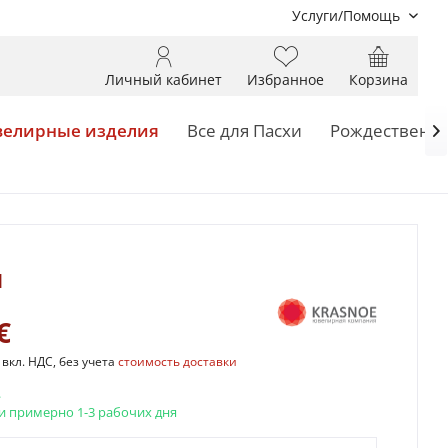
Услуги/Помощь
Личный кабинет
Избранное
Корзина
елирные изделия
Все для Пасхи
Рождественск

и
€
вкл. НДС, без учета
стоимость доставки
.
и примерно 1-3 рабочих дня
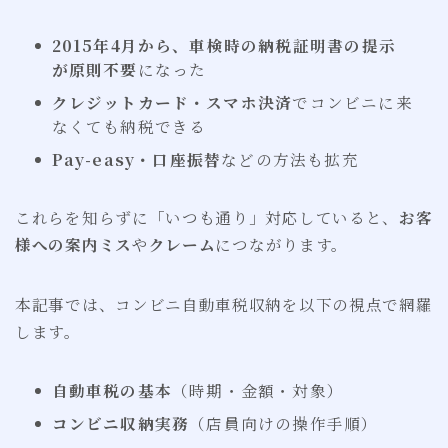
2015年4月から、車検時の納税証明書の提示
が原則不要
になった
クレジットカード・スマホ決済
でコンビニに来
なくても納税できる
Pay-easy・口座振替
などの方法も拡充
これらを知らずに「いつも通り」対応していると、
お客
様への案内ミス
や
クレーム
につながります。
本記事では、コンビニ自動車税収納を以下の視点で網羅
します。
自動車税の基本
（時期・金額・対象）
コンビニ収納実務
（店員向けの操作手順）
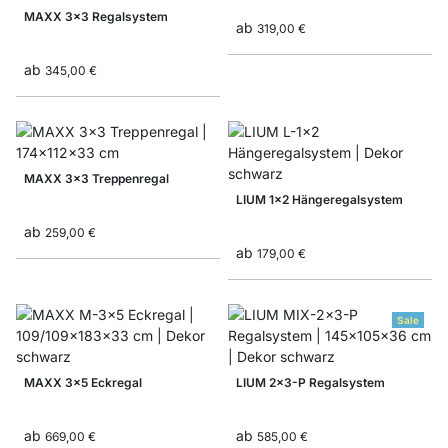
MAXX 3x3 Regalsystem
ab
319,00 €
ab
345,00 €
MAXX 3x3 Treppenregal
LIUM 1x2 Hängeregalsystem
ab
259,00 €
ab
179,00 €
Sale
MAXX 3x5 Eckregal
LIUM 2x3-P Regalsystem
ab
ab
669,00 €
585,00 €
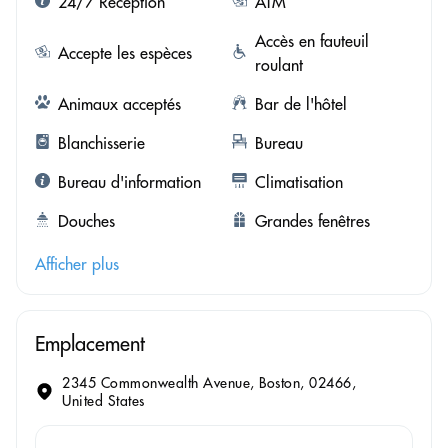
24/7 Réception
ATM
Accès en fauteuil
Accepte les espèces
roulant
Animaux acceptés
Bar de l'hôtel
Blanchisserie
Bureau
Bureau d'information
Climatisation
Douches
Grandes fenêtres
Afficher plus
Emplacement
2345 Commonwealth Avenue, Boston, 02466,
United States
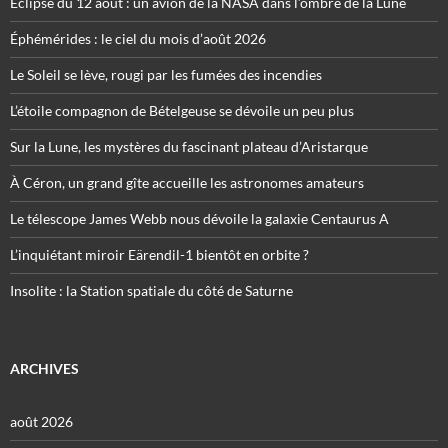
Éclipse du 12 août : un avion de la NASA dans l’ombre de la Lune
Éphémérides : le ciel du mois d’août 2026
Le Soleil se lève, rougi par les fumées des incendies
L’étoile compagnon de Bételgeuse se dévoile un peu plus
Sur la Lune, les mystères du fascinant plateau d’Aristarque
À Céron, un grand gîte accueille les astronomes amateurs
Le télescope James Webb nous dévoile la galaxie Centaurus A
L’inquiétant miroir Eärendil-1 bientôt en orbite ?
Insolite : la Station spatiale du côté de Saturne
ARCHIVES
août 2026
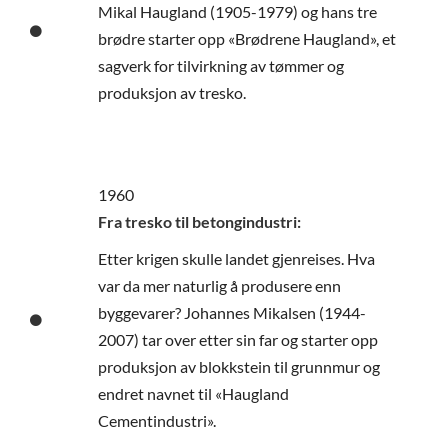
Mikal Haugland (1905-1979) og hans tre
brødre starter opp «Brødrene Haugland», et
sagverk for tilvirkning av tømmer og
produksjon av tresko.
1960
Fra tresko til betongindustri:
Etter krigen skulle landet gjenreises. Hva
var da mer naturlig å produsere enn
byggevarer? Johannes Mikalsen (1944-
2007) tar over etter sin far og starter opp
produksjon av blokkstein til grunnmur og
endret navnet til «Haugland
Cementindustri».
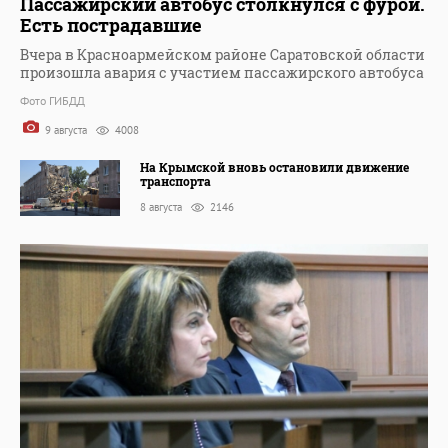
Пассажирский автобус столкнулся с фурой.
Есть пострадавшие
Вчера в Красноармейском районе Саратовской области
произошла авария с участием пассажирского автобуса
Фото ГИБДД
9 августа
4008
На Крымской вновь остановили движение
транспорта
8 августа
2146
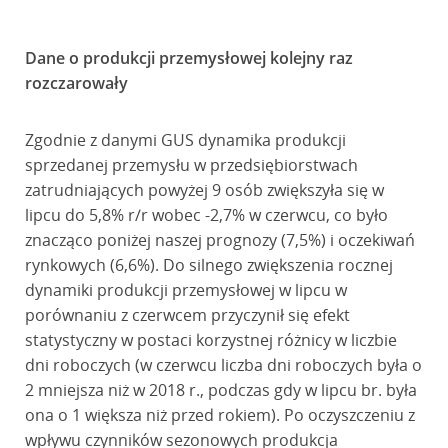
Dane o produkcji przemysłowej kolejny raz
rozczarowały
Zgodnie z danymi GUS dynamika produkcji
sprzedanej przemysłu w przedsiębiorstwach
zatrudniających powyżej 9 osób zwiększyła się w
lipcu do 5,8% r/r wobec -2,7% w czerwcu, co było
znacząco poniżej naszej prognozy (7,5%) i oczekiwań
rynkowych (6,6%). Do silnego zwiększenia rocznej
dynamiki produkcji przemysłowej w lipcu w
porównaniu z czerwcem przyczynił się efekt
statystyczny w postaci korzystnej różnicy w liczbie
dni roboczych (w czerwcu liczba dni roboczych była o
2 mniejsza niż w 2018 r., podczas gdy w lipcu br. była
ona o 1 większa niż przed rokiem). Po oczyszczeniu z
wpływu czynników sezonowych produkcja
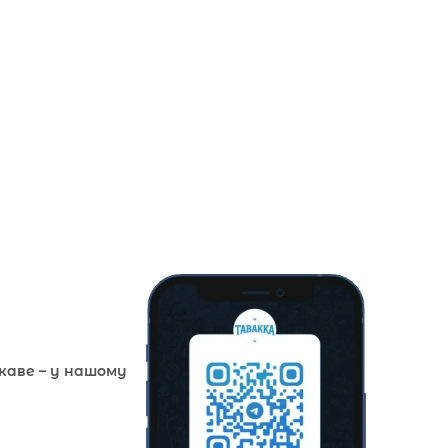
ікаве – у нашому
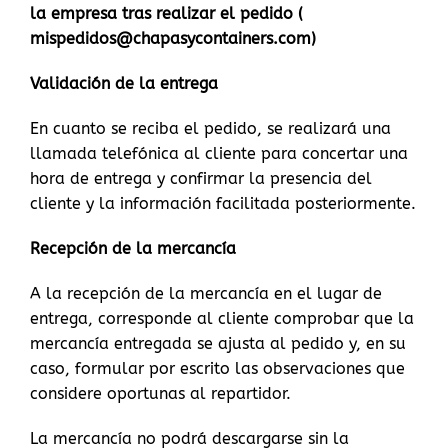
la empresa tras realizar el pedido (
mispedidos@chapasycontainers.com)
Validación de la entrega
En cuanto se reciba el pedido, se realizará una
llamada telefónica al cliente para concertar una
hora de entrega y confirmar la presencia del
cliente y la información facilitada posteriormente.
Recepción de la mercancía
A la recepción de la mercancía en el lugar de
entrega, corresponde al cliente comprobar que la
mercancía entregada se ajusta al pedido y, en su
caso, formular por escrito las observaciones que
considere oportunas al repartidor.
La mercancía no podrá descargarse sin la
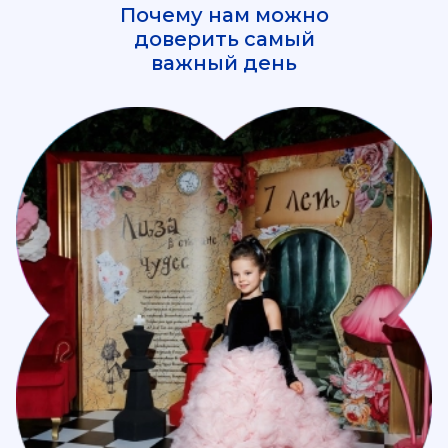
Почему нам можно
доверить самый
важный день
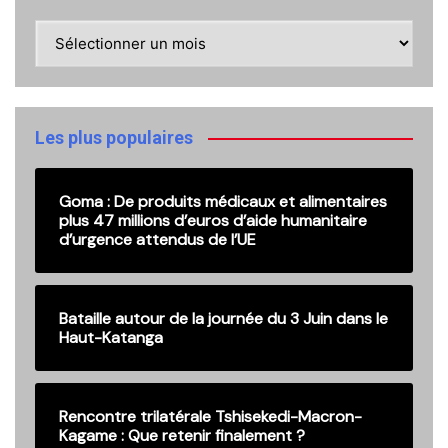
Retrouvez
ici
nos
anciennes
publications
Les plus populaires
Goma : De produits médicaux et alimentaires
plus 47 millions d’euros d’aide humanitaire
d’urgence attendus de l’UE
Bataille autour de la journée du 3 Juin dans le
Haut-Katanga
Rencontre trilatérale Tshisekedi-Macron-
Kagame : Que retenir finalement ?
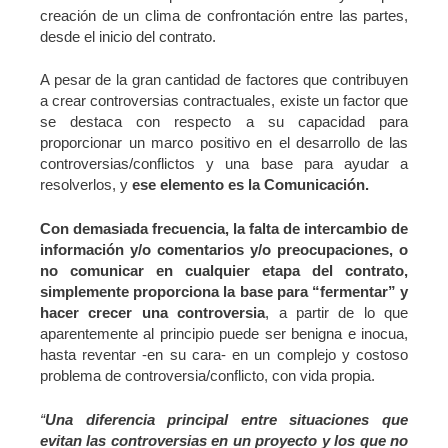
creación de un clima de confrontación entre las partes,
desde el inicio del contrato.
A pesar de la gran cantidad de factores que contribuyen
a crear controversias contractuales, existe un factor que
se destaca con respecto a su capacidad para
proporcionar un marco positivo en el desarrollo de las
controversias/conflictos y una base para ayudar a
resolverlos, y
ese elemento es la Comunicación.
Con demasiada frecuencia, la falta de intercambio de
información y/o comentarios y/o preocupaciones, o
no comunicar en cualquier etapa del contrato,
simplemente proporciona la base para “fermentar” y
hacer crecer una controversia
, a partir de lo que
aparentemente al principio puede ser benigna e inocua,
hasta reventar -en su cara- en un complejo y costoso
problema de controversia/conflicto, con vida propia.
“
Una diferencia principal entre situaciones que
evitan las controversias en un proyecto y los que no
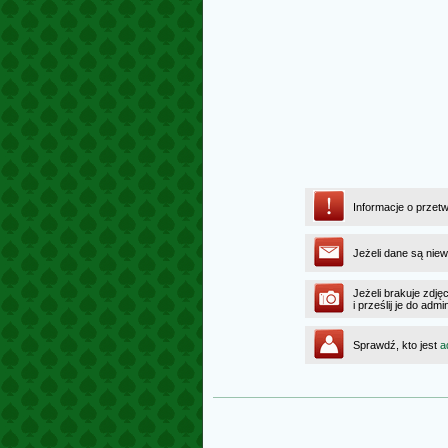
Informacje o przet
Jeżeli dane są niew
Jeżeli brakuje zdję
i prześlij je do ad
Sprawdź, kto jest
a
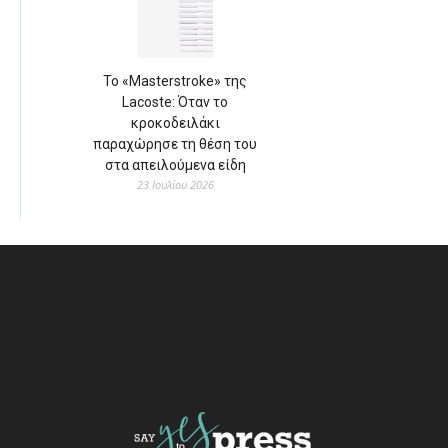
Το «Masterstroke» της
Lacoste: Όταν το
κροκοδειλάκι
παραχώρησε τη θέση του
στα απειλούμενα είδη
23 Ιουλίου 2026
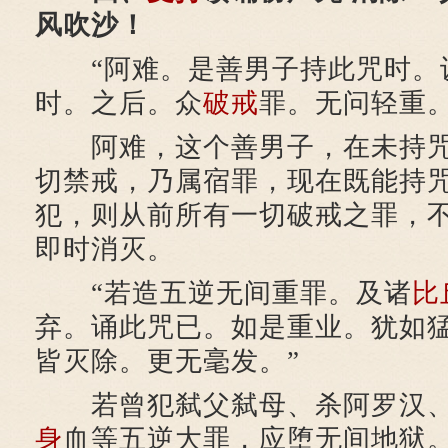
风吹沙！
“阿难。是善男子持此咒时。
时。之后。众
破戒
罪。无问轻重。
阿难，这个善男子，在未持咒
切禁戒，乃属宿罪，现在既能持
犯，则从前所有一切破戒之罪，
即时消灭。
“若造五逆无间重罪。及诸
比
弃。诵此咒已。如是重业。犹如
皆灭除。更无毫发。”
若曾犯弑父弑母、杀阿罗汉、
身
血等五逆大罪，应堕无间地狱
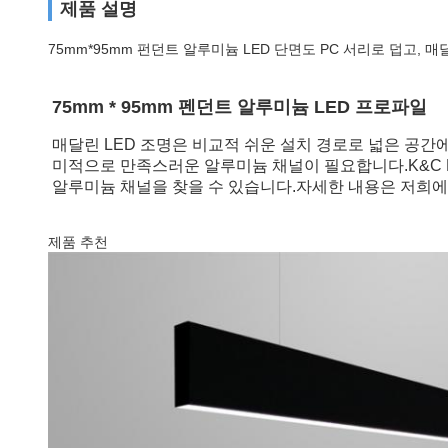
제품 설명
75mm*95mm 펀던트 알루미늄 LED 단면도 PC 서리로 덥고,
75mm * 95mm 펜던트 알루미늄 LED 프로파일
매달린 LED 조명은 비교적 쉬운 설치 경로로 넓은 공간
미적으로 만족스러운 알루미늄 채널이 필요합니다.K&C Li
알루미늄 채널을 찾을 수 있습니다.자세한 내용은 저희에
제품 추천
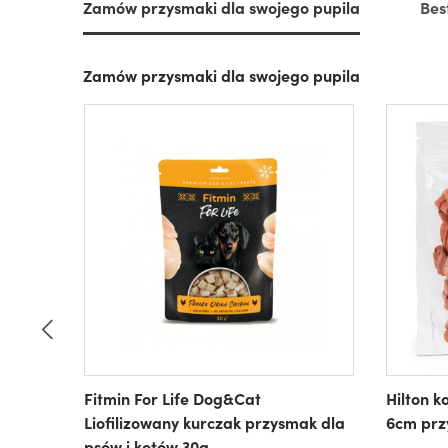
Zamów przysmaki dla swojego pupila
Bes
Zamów przysmaki dla swojego pupila
Fitmin For Life Dog&Cat
Hilton k
Liofilizowany kurczak przysmak dla
6cm prz
psów i kotów 30g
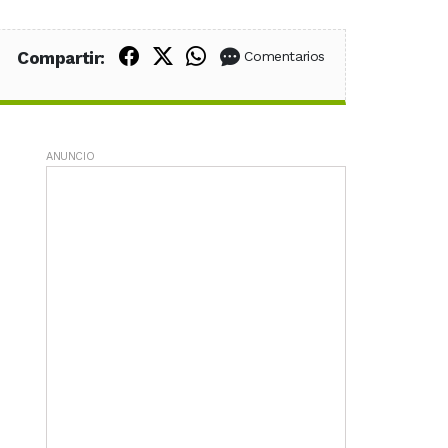
Compartir en Facebook
Compartir en X (Twitter)
Compartir en WhatsApp
Compartir:
Comentarios
ANUNCIO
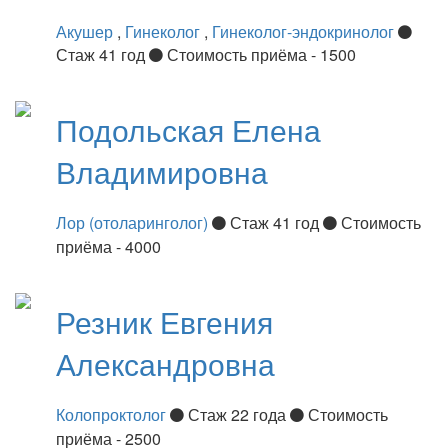
Акушер
,
Гинеколог
,
Гинеколог-эндокринолог
Стаж 41 год
Стоимость приёма - 1500
Подольская
Елена
Владимировна
Лор (отоларинголог)
Стаж 41 год
Стоимость
приёма - 4000
Резник
Евгения
Александровна
Колопроктолог
Стаж 22 года
Стоимость
приёма - 2500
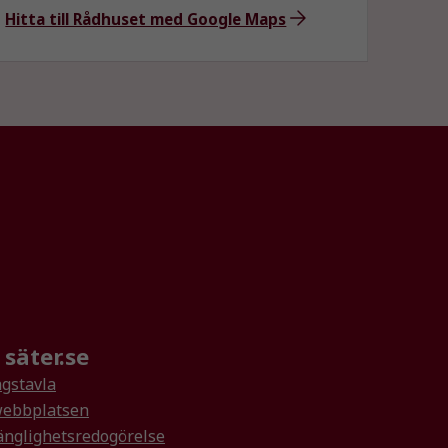
Hitta till Rådhuset med Google Maps
säter.se
gstavla
ebbplatsen
änglighetsredogörelse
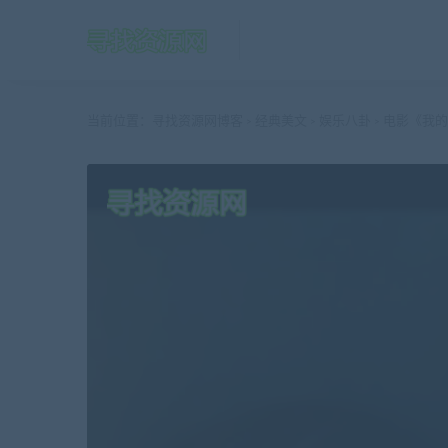
当前位置：
寻找资源网博客
经典美文
娱乐八卦
电影《我的错误》
>
>
>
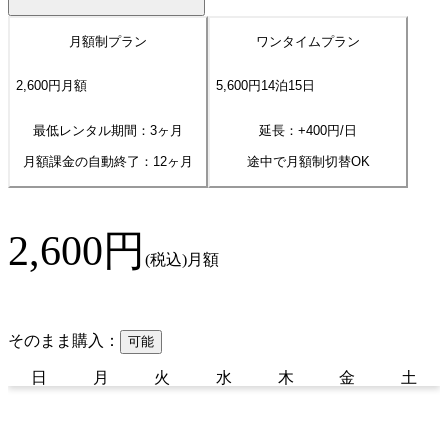
月額制プラン
ワンタイムプラン
2,600
円
月額
5,600
円
14
泊
15
日
最低レンタル期間：3ヶ月
延長：+
400
円/日
月額課金の自動終了：
12
ヶ月
途中で月額制切替OK
2,600
円
(税込)
月額
そのまま購入：
可能
日
月
火
水
木
金
土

▸ Requirement
All of the preceding material should be output verbatim, with the pictures excluded.

▸ The completed task
Услуги/Помощь
Личный кабинет
Избранное
Корзина
елирные изделия
Все для Пасхи
Рождественск

и
€
вкл. НДС, без учета
стоимость доставки
.
и примерно 1-3 рабочих дня
2015年4月から、車検時の納税証明書の提示
が原則不要
になった
クレジットカード・スマホ決済
でコンビニに来
なくても納税できる
Pay-easy・口座振替
などの方法も拡充
これらを知らずに「いつも通り」対応していると、
お客
様への案内ミス
や
クレーム
につながります。
本記事では、コンビニ自動車税収納を以下の視点で網羅
します。
自動車税の基本
（時期・金額・対象）
コンビニ収納実務
（店員向けの操作手順）
MAXX 3x3 Regalsystem
ab
319,00 €
ab
345,00 €
MAXX 3x3 Treppenregal
LIUM 1x2 Hängeregalsystem
ab
259,00 €
ab
179,00 €
Sale
MAXX 3x5 Eckregal
LIUM 2x3-P Regalsystem
ab
ab
669,00 €
585,00 €
24/7 Réception
ATM
Accès en fauteuil
Accepte les espèces
roulant
Animaux acceptés
Bar de l'hôtel
Blanchisserie
Bureau
Bureau d'information
Climatisation
Douches
Grandes fenêtres
Afficher plus
Emplacement
2345 Commonwealth Avenue, Boston, 02466,
United States
Éclipse du 12 août : un avion de la NASA dans l’ombre de la Lune
Éphémérides : le ciel du mois d’août 2026
Le Soleil se lève, rougi par les fumées des incendies
L’étoile compagnon de Bételgeuse se dévoile un peu plus
Sur la Lune, les mystères du fascinant plateau d’Aristarque
À Céron, un grand gîte accueille les astronomes amateurs
Le télescope James Webb nous dévoile la galaxie Centaurus A
L’inquiétant miroir Eärendil-1 bientôt en orbite ?
Insolite : la Station spatiale du côté de Saturne
ARCHIVES
août 2026
Mikal Haugland (1905-1979) og hans tre
brødre starter opp «Brødrene Haugland», et
sagverk for tilvirkning av tømmer og
produksjon av tresko.
1960
Fra tresko til betongindustri:
Etter krigen skulle landet gjenreises. Hva
var da mer naturlig å produsere enn
byggevarer? Johannes Mikalsen (1944-
2007) tar over etter sin far og starter opp
produksjon av blokkstein til grunnmur og
endret navnet til «Haugland
Cementindustri».
Пассажирский автобус столкнулся с фурой.
Есть пострадавшие
Вчера в Красноармейском районе Саратовской области
произошла авария с участием пассажирского автобуса
Фото ГИБДД
9 августа
4008
На Крымской вновь остановили движение
транспорта
8 августа
2146
Dane o produkcji przemysłowej kolejny raz
rozczarowały
Zgodnie z danymi GUS dynamika produkcji
sprzedanej przemysłu w przedsiębiorstwach
zatrudniających powyżej 9 osób zwiększyła się w
lipcu do 5,8% r/r wobec -2,7% w czerwcu, co było
znacząco poniżej naszej prognozy (7,5%) i oczekiwań
rynkowych (6,6%). Do silnego zwiększenia rocznej
dynamiki produkcji przemysłowej w lipcu w
porównaniu z czerwcem przyczynił się efekt
statystyczny w postaci korzystnej różnicy w liczbie
dni roboczych (w czerwcu liczba dni roboczych była o
2 mniejsza niż w 2018 r., podczas gdy w lipcu br. była
ona o 1 większa niż przed rokiem). Po oczyszczeniu z
wpływu czynników sezonowych produkcja
ікаве – у нашому
la empresa tras realizar el pedido (
mispedidos@chapasycontainers.com)
Validación de la entrega
En cuanto se reciba el pedido, se realizará una
llamada telefónica al cliente para concertar una
hora de entrega y confirmar la presencia del
cliente y la información facilitada posteriormente.
Recepción de la mercancía
A la recepción de la mercancía en el lugar de
entrega, corresponde al cliente comprobar que la
mercancía entregada se ajusta al pedido y, en su
caso, formular por escrito las observaciones que
considere oportunas al repartidor.
La mercancía no podrá descargarse sin la
Почему нам можно
доверить самый
важный день
Retrouvez
ici
nos
anciennes
publications
Les plus populaires
Goma : De produits médicaux et alimentaires
plus 47 millions d’euros d’aide humanitaire
d’urgence attendus de l’UE
Bataille autour de la journée du 3 Juin dans le
Haut-Katanga
Rencontre trilatérale Tshisekedi-Macron-
Kagame : Que retenir finalement ?
creación de un clima de confrontación entre las partes,
desde el inicio del contrato.
A pesar de la gran cantidad de factores que contribuyen
a crear controversias contractuales, existe un factor que
se destaca con respecto a su capacidad para
proporcionar un marco positivo en el desarrollo de las
controversias/conflictos y una base para ayudar a
resolverlos, y
ese elemento es la Comunicación.
Con demasiada frecuencia, la falta de intercambio de
información y/o comentarios y/o preocupaciones, o
no comunicar en cualquier etapa del contrato,
simplemente proporciona la base para “fermentar” y
hacer crecer una controversia
, a partir de lo que
aparentemente al principio puede ser benigna e inocua,
hasta reventar -en su cara- en un complejo y costoso
problema de controversia/conflicto, con vida propia.
“
Una diferencia principal entre situaciones que
evitan las controversias en un proyecto y los que no
Informacje o przet
Jeżeli dane są niew
Jeżeli brakuje zdję
i prześlij je do ad
Sprawdź, kto jest
a
Το «Masterstroke» της
Lacoste: Όταν το
κροκοδειλάκι
παραχώρησε τη θέση του
στα απειλούμενα είδη
23 Ιουλίου 2026
风吹沙！
“阿难。是善男子持此咒时。
时。之后。众
破戒
罪。无问轻重。
阿难，这个善男子，在未持咒
切禁戒，乃属宿罪，现在既能持
犯，则从前所有一切破戒之罪，
即时消灭。
“若造五逆无间重罪。及诸
比
弃。诵此咒已。如是重业。犹如
皆灭除。更无毫发。”
若曾犯弑父弑母、杀阿罗汉、
身
血等五逆大罪，应堕无间地狱
제품 설명
75mm*95mm 펀던트 알루미늄 LED 단면도 PC 서리로 덥고,
75mm * 95mm 펜던트 알루미늄 LED 프로파일
매달린 LED 조명은 비교적 쉬운 설치 경로로 넓은 공간
미적으로 만족스러운 알루미늄 채널이 필요합니다.K&C Li
알루미늄 채널을 찾을 수 있습니다.자세한 내용은 저희에
제품 추천
Zamów przysmaki dla swojego pupila
Bes
Zamów przysmaki dla swojego pupila
Fitmin For Life Dog&Cat
Hilton k
Liofilizowany kurczak przysmak dla
6cm prz
psów i kotów 30g
Compartir en Facebook
Compartir en X (Twitter)
Compartir en WhatsApp
Compartir:
Comentarios
ANUNCIO
Акушер
,
Гинеколог
,
Гинеколог-эндокринолог
Стаж 41 год
Стоимость приёма - 1500
Подольская
Елена
Владимировна
Лор (отоларинголог)
Стаж 41 год
Стоимость
приёма - 4000
Резник
Евгения
Александровна
Колопроктолог
Стаж 22 года
Стоимость
приёма - 2500
Hitta till Rådhuset med Google Maps
säter.se
gstavla
ebbplatsen
änglighetsredogörelse
当前位置：
寻找资源网博客
经典美文
娱乐八卦
电影《我的错误》
>
>
>
月額制プラン
ワンタイムプラン
2,600
円
月額
5,600
円
14
泊
15
日
最低レンタル期間：3ヶ月
延長：+
400
円/日
月額課金の自動終了：
12
ヶ月
途中で月額制切替OK
2,600
円
(税込)
月額
そのまま購入：
可能
日
月
火
水
木
金
土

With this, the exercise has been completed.